Has anyone had any experience installing a MT2 OTA Module in a VIP 222k receiver? In particular are there any drawbacks or problems?


----------



## BattleZone (Nov 13, 2007)

It takes about 20 seconds: get a #2 phillips screwdriver, remove the screw and cover on the back of the receiver, slide in the tuner module, and screw it in place. Once done, it's as if it were "built-in".


----------



## butters (Sep 25, 2007)

So easy a caveman could do it!

I've never done it but from everyone I have heard from that has, it is like changing a light bulb.


----------



## CosmoHunter (Jan 8, 2010)

butters said:


> So easy a caveman could do it!
> 
> I've never done it but from everyone I have heard from that has, it is like changing a light bulb.


I am about to get my Dish HD installed next week with a VIP 222K receiver. I called Dish earlier today, they kept saying that I don't need to pay extra to plug my HD antenna into the receiver. So, does the OTA module comes with the receiver, or do you have to pay extra for it? I am ready to ***** about it if I need to pay.


----------



## P Smith (Jul 25, 2002)

$30 for the MT-2 module; be ready to pay another $40 to convert it to DVR soon ( beta SW is testing ).


----------



## BattleZone (Nov 13, 2007)

CosmoHunter said:


> I am about to get my Dish HD installed next week with a VIP 222K receiver. I called Dish earlier today, they kept saying that I don't need to pay extra to plug my HD antenna into the receiver. So, does the OTA module comes with the receiver, or do you have to pay extra for it? I am ready to ***** about it if I need to pay.


If you get a 222 (non-K), then a single OTA tuner is built-in. If you get the 222k, then no tuner is built in, and you'll need to buy the optional tuner module, which gets you a pair of OTA tuners.


----------



## GrumpyBear (Feb 1, 2006)

P Smith said:


> $30 for the MT-2 module; be ready to pay another $40 to convert it to DVR soon ( beta SW is testing ).

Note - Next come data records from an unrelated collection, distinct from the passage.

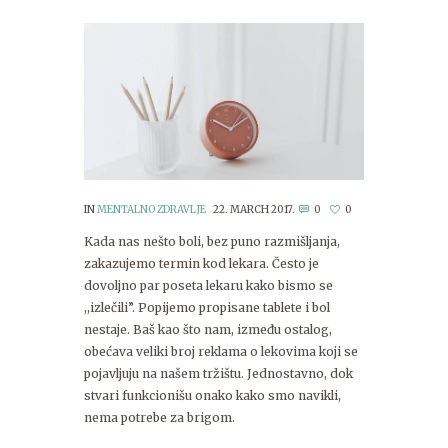
IN
MENTALNO ZDRAVLJE
22. MARCH 2017.
0
0
Kada nas nešto boli, bez puno razmišljanja,
zakazujemo termin kod lekara. Često je
dovoljno par poseta lekaru kako bismo se
,,izlečili”. Popijemo propisane tablete i bol
nestaje. Baš kao što nam, između ostalog,
obećava veliki broj reklama o lekovima koji se
pojavljuju na našem tržištu. Jednostavno, dok
stvari funkcionišu onako kako smo navikli,
nema potrebe za brigom.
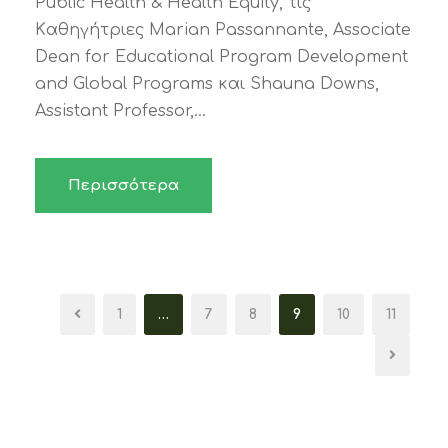
Public Health & Health Equity, τις
Kαθηγήτριες Marian Passannante, Associate
Dean for Educational Program Development
and Global Programs και Shauna Downs,
Assistant Professor,...
Περισσότερα
1
…
7
8
9
10
11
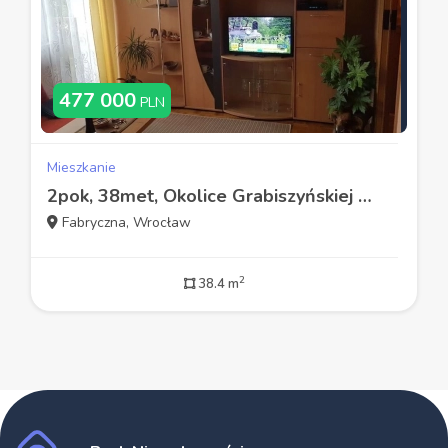
477 000
PLN
Mieszkanie
2pok, 38met, Okolice Grabiszyńskiej BALKON/PIWNICA (Wrocław)
Fabryczna, Wrocław
2
38.4 m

any ETA on this happening?


----------



## P Smith (Jul 25, 2002)

If you're beta tester - now . For all others - soon.  Hope next CChat will reveal the ETA.


----------



## CosmoHunter (Jan 8, 2010)

I *****ed about it with Dish Network's CSR so hard they ended up sending me one for free. I will install it myself tonight.

P.S. what is ETA?


----------



## GrumpyBear (Feb 1, 2006)

CosmoHunter said:


> I *****ed about it with Dish Network's CSR so hard they ended up sending me one for free. I will install it myself tonight.
> 
> P.S. what is ETA?


ETA=Estimated Time of Arrival.


----------